Grovetown public safety officers are preparing to land helicopters.
They won't actually be flying the whirlybirds, but instructors from Gold Cross will be teaching them to establish safe landing zones for the AirMed emergency helicopter.
Gold Cross/AirMed Director Dan Gates said the two-hour Landing Zone Coordinator Course scheduled for June 17 shows first responders how to set up a landing zone and, if necessary, call for AirMed assistance without the benefit of EMS personnel.
"The actual meat of the program is how to set up a good landing zone for the helicopter," said Gates. "We go into some of the limitations on the aircraft and why they need this much room to land. It has to do with the size of the helicopter and the power available."
Although the 40-foot-long AirMed helicopter could squeeze into a 50-by-50 square foot area, Gates said it is preferable to look for a landing zone twice that size.
Other landing factors officers should be aware of, said Gates, include power line obstructions, proximity of buildings and trees, weather conditions, night landings and visibility.
The last emergency helicopter crash in Augusta was University Hospital's Lifebird on July 10, 1986, when the pilot took off into a 115,000 volt transmission line after responding to an accident on Interstate-20. Due to the crash, electric and water services were shut down for Richmond County residents for hours.

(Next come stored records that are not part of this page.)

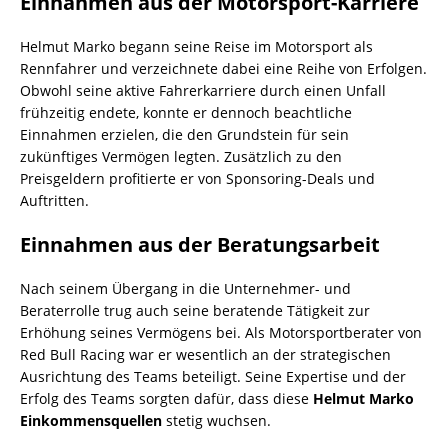
Einnahmen aus der Motorsport-Karriere
Helmut Marko begann seine Reise im Motorsport als
Rennfahrer und verzeichnete dabei eine Reihe von Erfolgen.
Obwohl seine aktive Fahrerkarriere durch einen Unfall
frühzeitig endete, konnte er dennoch beachtliche
Einnahmen erzielen, die den Grundstein für sein
zukünftiges Vermögen legten. Zusätzlich zu den
Preisgeldern profitierte er von Sponsoring-Deals und
Auftritten.
Einnahmen aus der Beratungsarbeit
Nach seinem Übergang in die Unternehmer- und
Beraterrolle trug auch seine beratende Tätigkeit zur
Erhöhung seines Vermögens bei. Als Motorsportberater von
Red Bull Racing war er wesentlich an der strategischen
Ausrichtung des Teams beteiligt. Seine Expertise und der
Erfolg des Teams sorgten dafür, dass diese
Helmut Marko
Einkommensquellen
stetig wuchsen.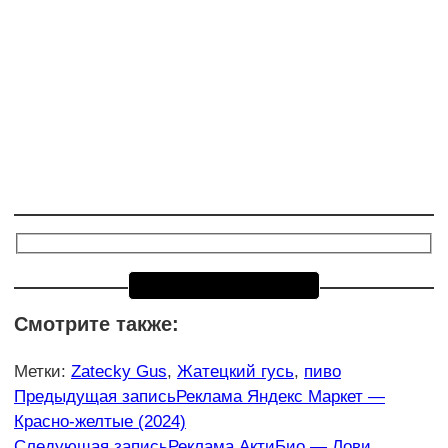
Смотрите также:
Метки
:
Zatecky Gus
,
Жатецкий гусь
,
пиво
Еще
Предыдущая запись
Реклама Яндекс Маркет —
Красно-желтые (2024)
статьи
Следующая запись
Реклама АктиБио — Лови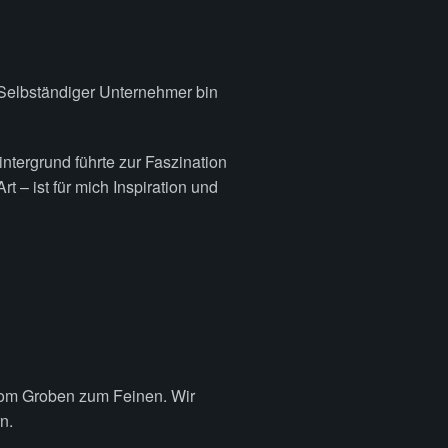
Selbständiger Unternehmer bin
ntergrund führte zur Faszination
 – ist für mich Inspiration und
 vom Groben zum Feinen. Wir
n.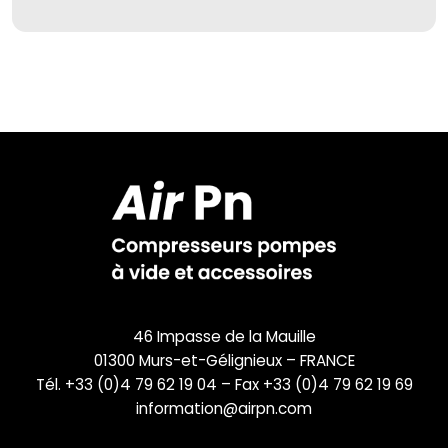
46 Impasse de la Mauille
01300 Murs-et-Gélignieux – FRANCE
Tél. +33 (0)4 79 62 19 04 – Fax +33 (0)4 79 62 19 69
information@airpn.com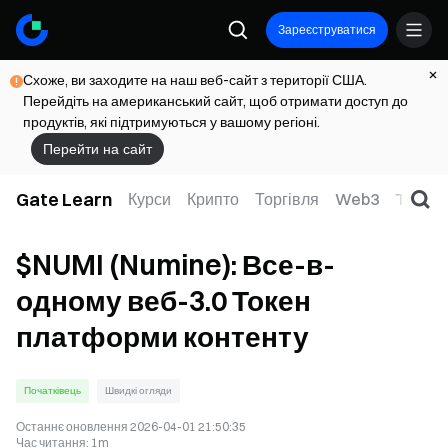
Зареєструватися
Схоже, ви заходите на наш веб-сайт з території США.
Перейдіть на американський сайт, щоб отримати доступ до
продуктів, які підтримуються у вашому регіоні.
Перейти на сайт
Gate Learn
Курси
Крипто
Торгівля
Web3
TradFi
$NUMI (Numine): Все-в-
одному веб-3.0 Токен
платформи контенту
Початківець
Швидкі огляди
Останнє оновлення
2026-04-01 21:50:35
Час читання
:
1m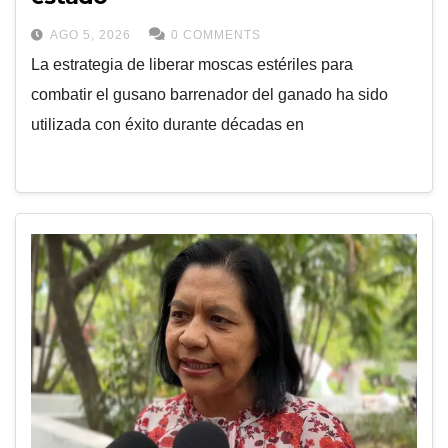
AGO 5, 2026
0 COMMENTS
La estrategia de liberar moscas estériles para
combatir el gusano barrenador del ganado ha sido
utilizada con éxito durante décadas en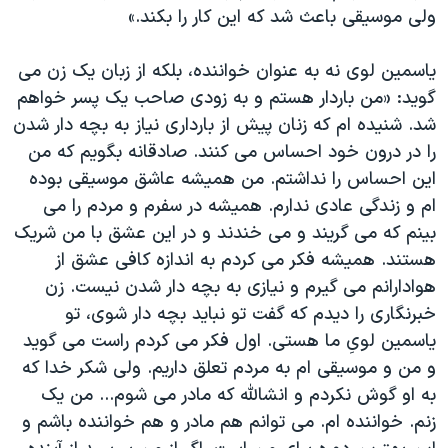
ولی موسیقی باعث شد که این کار را بکند.»
یاسمین لوی نه به عنوان خواننده، بلکه از زبان یک زن می
گوید: «من باردار هستم و به زودی صاحب یک پسر خواهم
شد. شنیده ام که زنان پیش از بارداری نیاز به بچه دار شدن
را در درون خود احساس می کنند. صادقانه بگویم که من
این احساس را نداشتم. من همیشه عاشق موسیقی بوده
ام و زندگی عادی ندارم. همیشه در سفرم و مردم را می
بینم که می گریند و می خندند و در این عشق با من شریک
هستند. همیشه فکر می کردم به اندازه کافی عشق از
هوادارانم می گیرم و نیازی به بچه دار شدن نیست. زن
خبرنگاری را دیدم که گفت تو نباید بچه دار شوی، تو
یاسمین لویِ ما هستی. اول فکر می کردم راست می گوید
و من و موسیقی ام به مردم تعلق داریم. ولی شکر خدا که
به او گوش نکردم و انشالله که مادر می شوم... من یک
زنم. خواننده ام. می توانم هم مادر و هم خواننده باشم و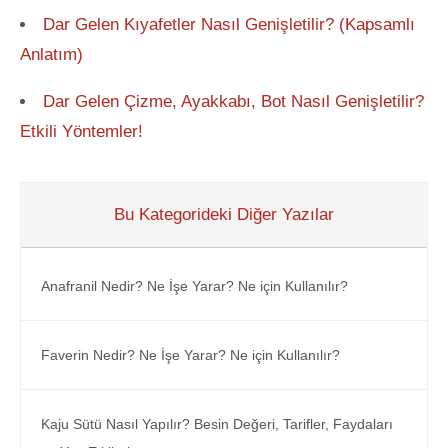
Dar Gelen Kıyafetler Nasıl Genişletilir? (Kapsamlı
Anlatım)
Dar Gelen Çizme, Ayakkabı, Bot Nasıl Genişletilir?
Etkili Yöntemler!
Bu Kategorideki Diğer Yazılar
Anafranil Nedir? Ne İşe Yarar? Ne için Kullanılır?
Faverin Nedir? Ne İşe Yarar? Ne için Kullanılır?
Kaju Sütü Nasıl Yapılır? Besin Değeri, Tarifler, Faydaları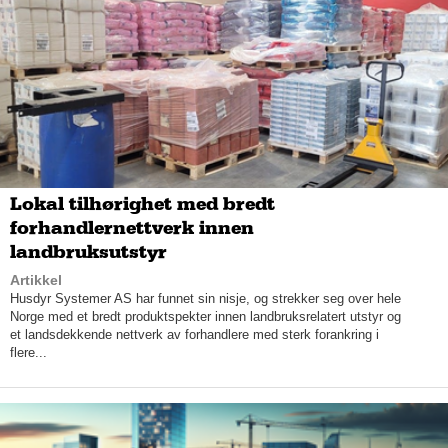
Kunden kan selvsagt også få service på hengerne, forklarer
han.
Lokal tilhørighet med bredt
forhandlernettverk innen
landbruksutstyr
Artikkel
Husdyr Systemer AS har funnet sin nisje, og strekker seg over hele
Norge med et bredt produktspekter innen landbruksrelatert utstyr og
et landsdekkende nettverk av forhandlere med sterk forankring i
flere...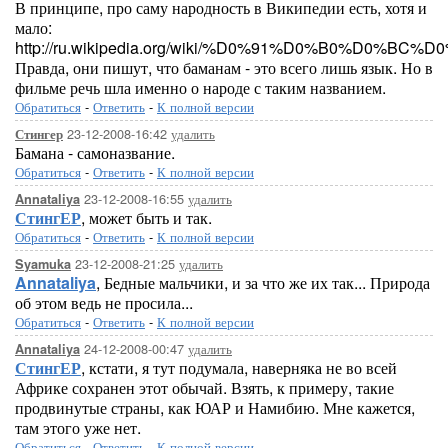
В принципе, про саму народность в Википедии есть, хотя и
мало:
http://ru.wikipedia.org/wiki/%D0%91%D0%B0%D0%
Правда, они пишут, что баманам - это всего лишь язык. Но в
фильме речь шла именно о народе с таким названием.
Обратиться
-
Ответить
-
К полной версии
23-12-2008-16:42
удалить
Стингер
Бамана - самоназвание.
Обратиться
-
Ответить
-
К полной версии
23-12-2008-16:55
удалить
Annataliya
СтингЕР
, может быть и так.
Обратиться
-
Ответить
-
К полной версии
23-12-2008-21:25
удалить
Syamuka
Annataliya
, Бедные мальчики, и за что же их так... Природа
об этом ведь не просила...
Обратиться
-
Ответить
-
К полной версии
24-12-2008-00:47
удалить
Annataliya
СтингЕР
, кстати, я тут подумала, наверняка не во всей
Африке сохранен этот обычай. Взять, к примеру, такие
продвинутые страны, как ЮАР и Намибию. Мне кажется,
там этого уже нет.
Обратиться
-
Ответить
-
К полной версии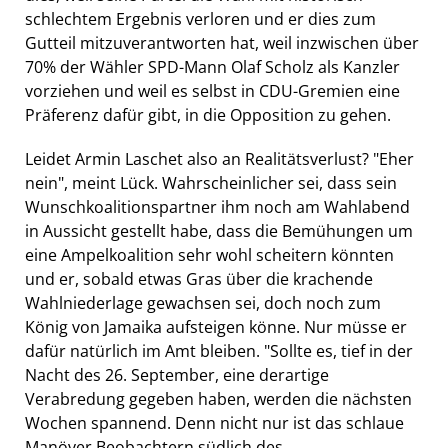
schlechtem Ergebnis verloren und er dies zum
Gutteil mitzuverantworten hat, weil inzwischen über
70% der Wähler SPD-Mann Olaf Scholz als Kanzler
vorziehen und weil es selbst in CDU-Gremien eine
Präferenz dafür gibt, in die Opposition zu gehen.
Leidet Armin Laschet also an Realitätsverlust? "Eher
nein", meint Lück. Wahrscheinlicher sei, dass sein
Wunschkoalitionspartner ihm noch am Wahlabend
in Aussicht gestellt habe, dass die Bemühungen um
eine Ampelkoalition sehr wohl scheitern könnten
und er, sobald etwas Gras über die krachende
Wahlniederlage gewachsen sei, doch noch zum
König von Jamaika aufsteigen könne. Nur müsse er
dafür natürlich im Amt bleiben. "Sollte es, tief in der
Nacht des 26. September, eine derartige
Verabredung gegeben haben, werden die nächsten
Wochen spannend. Denn nicht nur ist das schlaue
Manöver Beobachtern südlich des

Gates said that helicopter crashes are a rarity, but the seriousness of them when one does go down makes the training all that much more important.
"We've been here for three years and they've always done a real good job," he said. "This is just a little more formal and gives them a little more information. It kind of makes it even across the board that everyone has the same information."
Currently, EMS personnel evaluate injuries at an accident scene and call in the helicopter when they feel it's warranted. The power point presentation for Grovetown Public Safety, as well as some Columbia County Sheriff's Office deputies and Gold Cross EMTs, will teach first responders the signs they can look for in an emergency that might require an immediate airlift. Those first responders will have the option of calling for AirMed without waiting for EMS.
Some of the examples Gates gave of situations that would require the helicopter were amputations, head wounds, chest wounds and unresponsive victims.
"This will give them a little bit of medical knowledge to say, 'They're going to need a helicopter for this. Go ahead and send them,' even though an ambulance isn't there," he said.
Grovetown Public Safety is the first local emergency response department to receive the state-certified course, but Gates said he plans to train the sheriff's office and the Martinez Fire Department at later dates.
"An added benefit of this course is that it gives us someone who can take charge of a scene," said Gates. "If they've been through this course they can be the landing zone coordinator and land the aircraft. It gives a hierarchy at the scene."